> **Description of the task**: Write out all the data again, exactly as shown.

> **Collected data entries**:

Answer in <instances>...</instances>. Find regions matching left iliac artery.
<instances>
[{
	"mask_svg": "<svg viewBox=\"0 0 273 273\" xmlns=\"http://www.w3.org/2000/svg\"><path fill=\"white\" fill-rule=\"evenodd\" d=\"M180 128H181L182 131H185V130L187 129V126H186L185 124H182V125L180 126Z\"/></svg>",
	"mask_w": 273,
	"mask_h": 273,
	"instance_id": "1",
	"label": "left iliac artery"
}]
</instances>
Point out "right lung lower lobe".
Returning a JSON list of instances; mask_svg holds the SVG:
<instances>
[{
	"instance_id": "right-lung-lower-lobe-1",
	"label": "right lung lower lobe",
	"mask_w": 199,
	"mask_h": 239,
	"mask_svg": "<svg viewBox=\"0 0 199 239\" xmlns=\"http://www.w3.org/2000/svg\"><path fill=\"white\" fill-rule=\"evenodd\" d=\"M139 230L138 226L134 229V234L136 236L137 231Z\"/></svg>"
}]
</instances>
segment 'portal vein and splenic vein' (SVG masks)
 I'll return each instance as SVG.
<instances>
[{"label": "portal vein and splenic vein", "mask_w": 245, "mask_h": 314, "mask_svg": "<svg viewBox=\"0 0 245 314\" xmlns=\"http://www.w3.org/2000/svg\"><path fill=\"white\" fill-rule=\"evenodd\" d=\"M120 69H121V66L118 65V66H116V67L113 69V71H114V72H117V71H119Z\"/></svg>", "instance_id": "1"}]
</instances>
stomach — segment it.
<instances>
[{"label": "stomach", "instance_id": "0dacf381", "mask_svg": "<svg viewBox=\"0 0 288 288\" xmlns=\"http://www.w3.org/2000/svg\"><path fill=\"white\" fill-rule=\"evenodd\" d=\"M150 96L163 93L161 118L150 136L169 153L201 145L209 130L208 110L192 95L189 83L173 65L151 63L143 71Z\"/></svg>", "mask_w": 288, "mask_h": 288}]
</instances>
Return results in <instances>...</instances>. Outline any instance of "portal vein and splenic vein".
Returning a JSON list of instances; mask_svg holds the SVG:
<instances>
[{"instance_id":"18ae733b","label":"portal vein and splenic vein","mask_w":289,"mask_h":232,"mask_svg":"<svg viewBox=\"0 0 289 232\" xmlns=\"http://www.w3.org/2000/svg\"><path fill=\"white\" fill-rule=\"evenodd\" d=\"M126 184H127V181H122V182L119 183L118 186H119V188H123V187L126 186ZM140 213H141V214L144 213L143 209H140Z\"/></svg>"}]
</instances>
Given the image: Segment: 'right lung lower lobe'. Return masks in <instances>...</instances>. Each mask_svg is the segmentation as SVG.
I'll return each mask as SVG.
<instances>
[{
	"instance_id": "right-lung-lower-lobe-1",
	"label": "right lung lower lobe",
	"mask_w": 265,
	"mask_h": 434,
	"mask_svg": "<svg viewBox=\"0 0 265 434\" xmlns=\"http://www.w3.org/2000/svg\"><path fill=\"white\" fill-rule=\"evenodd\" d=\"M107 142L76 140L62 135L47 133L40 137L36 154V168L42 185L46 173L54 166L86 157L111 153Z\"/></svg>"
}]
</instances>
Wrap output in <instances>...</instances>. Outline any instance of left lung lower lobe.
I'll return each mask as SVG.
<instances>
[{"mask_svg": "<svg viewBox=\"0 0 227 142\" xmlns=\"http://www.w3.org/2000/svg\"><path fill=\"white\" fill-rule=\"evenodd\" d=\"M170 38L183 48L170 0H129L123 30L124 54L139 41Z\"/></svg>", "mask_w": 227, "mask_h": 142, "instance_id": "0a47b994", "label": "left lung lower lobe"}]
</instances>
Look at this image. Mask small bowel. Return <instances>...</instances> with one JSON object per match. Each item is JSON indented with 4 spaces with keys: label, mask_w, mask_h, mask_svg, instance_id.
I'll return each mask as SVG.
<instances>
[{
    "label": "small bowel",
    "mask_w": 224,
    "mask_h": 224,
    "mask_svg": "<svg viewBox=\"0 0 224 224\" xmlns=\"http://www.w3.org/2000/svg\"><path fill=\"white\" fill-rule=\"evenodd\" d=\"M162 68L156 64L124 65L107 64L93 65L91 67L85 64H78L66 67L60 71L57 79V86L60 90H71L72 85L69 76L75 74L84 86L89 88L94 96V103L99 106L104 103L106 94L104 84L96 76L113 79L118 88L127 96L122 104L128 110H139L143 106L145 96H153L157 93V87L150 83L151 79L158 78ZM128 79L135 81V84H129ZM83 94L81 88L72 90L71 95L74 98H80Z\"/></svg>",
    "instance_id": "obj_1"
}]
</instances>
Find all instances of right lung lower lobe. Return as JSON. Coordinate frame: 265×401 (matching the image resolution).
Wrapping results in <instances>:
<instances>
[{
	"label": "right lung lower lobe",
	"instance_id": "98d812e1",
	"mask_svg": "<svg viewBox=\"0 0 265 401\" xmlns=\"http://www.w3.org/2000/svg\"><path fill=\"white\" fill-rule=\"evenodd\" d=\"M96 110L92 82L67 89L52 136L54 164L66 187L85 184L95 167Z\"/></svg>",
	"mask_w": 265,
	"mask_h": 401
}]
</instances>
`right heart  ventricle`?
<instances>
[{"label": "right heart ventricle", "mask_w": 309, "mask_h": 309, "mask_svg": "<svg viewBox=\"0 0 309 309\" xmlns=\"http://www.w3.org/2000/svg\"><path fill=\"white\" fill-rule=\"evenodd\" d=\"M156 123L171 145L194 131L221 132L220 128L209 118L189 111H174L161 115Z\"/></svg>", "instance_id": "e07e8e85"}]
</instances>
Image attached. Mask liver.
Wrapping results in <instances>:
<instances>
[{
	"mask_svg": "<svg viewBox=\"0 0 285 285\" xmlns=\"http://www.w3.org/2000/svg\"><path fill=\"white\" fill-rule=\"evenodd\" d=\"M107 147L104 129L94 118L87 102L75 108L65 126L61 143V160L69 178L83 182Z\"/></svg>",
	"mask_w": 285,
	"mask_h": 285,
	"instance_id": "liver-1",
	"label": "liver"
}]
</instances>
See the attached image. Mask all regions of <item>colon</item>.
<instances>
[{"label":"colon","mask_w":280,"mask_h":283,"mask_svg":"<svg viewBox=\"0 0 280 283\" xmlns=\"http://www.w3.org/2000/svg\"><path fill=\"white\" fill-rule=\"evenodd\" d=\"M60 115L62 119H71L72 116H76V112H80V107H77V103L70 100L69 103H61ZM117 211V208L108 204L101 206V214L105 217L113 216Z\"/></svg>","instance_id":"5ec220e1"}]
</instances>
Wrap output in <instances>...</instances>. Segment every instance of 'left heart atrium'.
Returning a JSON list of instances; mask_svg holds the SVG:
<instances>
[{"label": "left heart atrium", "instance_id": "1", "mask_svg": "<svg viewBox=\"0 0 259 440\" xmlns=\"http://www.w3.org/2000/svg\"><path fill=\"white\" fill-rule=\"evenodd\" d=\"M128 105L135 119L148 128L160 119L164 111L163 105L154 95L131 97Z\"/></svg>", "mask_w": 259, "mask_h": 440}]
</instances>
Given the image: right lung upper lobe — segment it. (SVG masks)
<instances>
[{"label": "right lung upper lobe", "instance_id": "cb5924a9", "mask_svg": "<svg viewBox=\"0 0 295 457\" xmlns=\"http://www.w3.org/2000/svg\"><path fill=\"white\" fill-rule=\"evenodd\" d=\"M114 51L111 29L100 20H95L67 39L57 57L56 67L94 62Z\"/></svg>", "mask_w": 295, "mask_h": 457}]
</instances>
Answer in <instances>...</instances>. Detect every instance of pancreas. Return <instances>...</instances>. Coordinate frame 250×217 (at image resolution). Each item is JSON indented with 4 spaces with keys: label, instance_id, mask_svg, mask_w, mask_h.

> **Your solution**:
Answer in <instances>...</instances>. Find regions matching left iliac artery.
<instances>
[{
	"mask_svg": "<svg viewBox=\"0 0 273 273\" xmlns=\"http://www.w3.org/2000/svg\"><path fill=\"white\" fill-rule=\"evenodd\" d=\"M180 128H181L182 131H185V130L187 129V126H186L185 124H182V125L180 126Z\"/></svg>",
	"mask_w": 273,
	"mask_h": 273,
	"instance_id": "1",
	"label": "left iliac artery"
}]
</instances>
Point out "right lung lower lobe".
Returning a JSON list of instances; mask_svg holds the SVG:
<instances>
[{
	"instance_id": "right-lung-lower-lobe-1",
	"label": "right lung lower lobe",
	"mask_w": 199,
	"mask_h": 239,
	"mask_svg": "<svg viewBox=\"0 0 199 239\" xmlns=\"http://www.w3.org/2000/svg\"><path fill=\"white\" fill-rule=\"evenodd\" d=\"M139 230L138 226L134 229V234L136 236L137 231Z\"/></svg>"
}]
</instances>
segment 'portal vein and splenic vein' (SVG masks)
 I'll return each instance as SVG.
<instances>
[{"label": "portal vein and splenic vein", "mask_w": 245, "mask_h": 314, "mask_svg": "<svg viewBox=\"0 0 245 314\" xmlns=\"http://www.w3.org/2000/svg\"><path fill=\"white\" fill-rule=\"evenodd\" d=\"M120 69H121V66L118 65V66H116V67L113 69V71H114V72H117V71H119Z\"/></svg>", "instance_id": "1"}]
</instances>
stomach — segment it.
<instances>
[{"label": "stomach", "instance_id": "0dacf381", "mask_svg": "<svg viewBox=\"0 0 288 288\" xmlns=\"http://www.w3.org/2000/svg\"><path fill=\"white\" fill-rule=\"evenodd\" d=\"M150 96L163 93L161 118L150 136L169 153L201 145L209 130L208 110L192 95L189 83L173 65L151 63L143 71Z\"/></svg>", "mask_w": 288, "mask_h": 288}]
</instances>
Return results in <instances>...</instances>. Outline any instance of "portal vein and splenic vein".
Returning a JSON list of instances; mask_svg holds the SVG:
<instances>
[{"instance_id":"18ae733b","label":"portal vein and splenic vein","mask_w":289,"mask_h":232,"mask_svg":"<svg viewBox=\"0 0 289 232\" xmlns=\"http://www.w3.org/2000/svg\"><path fill=\"white\" fill-rule=\"evenodd\" d=\"M126 184H127V181H122V182L119 183L118 186H119V188H123V187L126 186ZM140 213H141V214L144 213L143 209H140Z\"/></svg>"}]
</instances>
Given the image: Segment: 'right lung lower lobe'. Return masks in <instances>...</instances>. Each mask_svg is the segmentation as SVG.
I'll return each mask as SVG.
<instances>
[{
	"instance_id": "right-lung-lower-lobe-1",
	"label": "right lung lower lobe",
	"mask_w": 265,
	"mask_h": 434,
	"mask_svg": "<svg viewBox=\"0 0 265 434\" xmlns=\"http://www.w3.org/2000/svg\"><path fill=\"white\" fill-rule=\"evenodd\" d=\"M107 142L76 140L62 135L47 133L40 137L36 154V168L42 185L46 173L54 166L86 157L111 153Z\"/></svg>"
}]
</instances>
Wrap output in <instances>...</instances>. Outline any instance of left lung lower lobe.
I'll return each mask as SVG.
<instances>
[{"mask_svg": "<svg viewBox=\"0 0 227 142\" xmlns=\"http://www.w3.org/2000/svg\"><path fill=\"white\" fill-rule=\"evenodd\" d=\"M170 38L183 48L170 0H129L123 30L124 54L139 41Z\"/></svg>", "mask_w": 227, "mask_h": 142, "instance_id": "0a47b994", "label": "left lung lower lobe"}]
</instances>
Look at this image. Mask small bowel. Return <instances>...</instances> with one JSON object per match. Each item is JSON indented with 4 spaces with keys: label, mask_w, mask_h, mask_svg, instance_id.
I'll return each mask as SVG.
<instances>
[{
    "label": "small bowel",
    "mask_w": 224,
    "mask_h": 224,
    "mask_svg": "<svg viewBox=\"0 0 224 224\" xmlns=\"http://www.w3.org/2000/svg\"><path fill=\"white\" fill-rule=\"evenodd\" d=\"M162 68L156 64L124 65L107 64L93 65L91 67L85 64H78L66 67L60 71L57 79V86L60 90H71L72 85L69 76L75 74L84 86L89 88L94 96V103L99 106L104 103L106 94L104 84L96 76L113 79L118 88L127 96L122 104L128 110H139L143 106L145 96H153L157 93V87L150 83L151 79L158 78ZM128 79L135 81V84H129ZM83 94L81 88L72 90L71 95L74 98H80Z\"/></svg>",
    "instance_id": "obj_1"
}]
</instances>
Find all instances of right lung lower lobe. Return as JSON. Coordinate frame: 265×401 (matching the image resolution).
Wrapping results in <instances>:
<instances>
[{
	"label": "right lung lower lobe",
	"instance_id": "98d812e1",
	"mask_svg": "<svg viewBox=\"0 0 265 401\" xmlns=\"http://www.w3.org/2000/svg\"><path fill=\"white\" fill-rule=\"evenodd\" d=\"M96 110L92 82L67 89L52 136L54 164L66 187L85 184L95 167Z\"/></svg>",
	"mask_w": 265,
	"mask_h": 401
}]
</instances>
`right heart  ventricle`?
<instances>
[{"label": "right heart ventricle", "mask_w": 309, "mask_h": 309, "mask_svg": "<svg viewBox=\"0 0 309 309\" xmlns=\"http://www.w3.org/2000/svg\"><path fill=\"white\" fill-rule=\"evenodd\" d=\"M156 123L171 145L194 131L221 132L220 128L209 118L189 111H174L161 115Z\"/></svg>", "instance_id": "e07e8e85"}]
</instances>
Image attached. Mask liver.
Wrapping results in <instances>:
<instances>
[{
	"mask_svg": "<svg viewBox=\"0 0 285 285\" xmlns=\"http://www.w3.org/2000/svg\"><path fill=\"white\" fill-rule=\"evenodd\" d=\"M107 147L104 129L94 118L87 102L75 108L65 126L61 143V160L69 178L83 182Z\"/></svg>",
	"mask_w": 285,
	"mask_h": 285,
	"instance_id": "liver-1",
	"label": "liver"
}]
</instances>
See the attached image. Mask all regions of <item>colon</item>.
<instances>
[{"label":"colon","mask_w":280,"mask_h":283,"mask_svg":"<svg viewBox=\"0 0 280 283\" xmlns=\"http://www.w3.org/2000/svg\"><path fill=\"white\" fill-rule=\"evenodd\" d=\"M60 115L62 119H71L72 116H76V112H80V107H77V103L70 100L69 103H61ZM117 211V208L108 204L101 206V214L105 217L113 216Z\"/></svg>","instance_id":"5ec220e1"}]
</instances>
Wrap output in <instances>...</instances>. Segment every instance of 'left heart atrium'.
Returning a JSON list of instances; mask_svg holds the SVG:
<instances>
[{"label": "left heart atrium", "instance_id": "1", "mask_svg": "<svg viewBox=\"0 0 259 440\" xmlns=\"http://www.w3.org/2000/svg\"><path fill=\"white\" fill-rule=\"evenodd\" d=\"M128 105L135 119L148 128L160 119L164 111L163 105L154 95L131 97Z\"/></svg>", "mask_w": 259, "mask_h": 440}]
</instances>
Given the image: right lung upper lobe — segment it. (SVG masks)
<instances>
[{"label": "right lung upper lobe", "instance_id": "cb5924a9", "mask_svg": "<svg viewBox=\"0 0 295 457\" xmlns=\"http://www.w3.org/2000/svg\"><path fill=\"white\" fill-rule=\"evenodd\" d=\"M114 51L111 29L100 20H95L67 39L57 57L56 67L94 62Z\"/></svg>", "mask_w": 295, "mask_h": 457}]
</instances>
Answer in <instances>...</instances>. Detect every instance of pancreas. Return <instances>...</instances>. Coordinate frame 250×217 (at image resolution). Each item is JSON indented with 4 spaces with keys: label, instance_id, mask_svg, mask_w, mask_h.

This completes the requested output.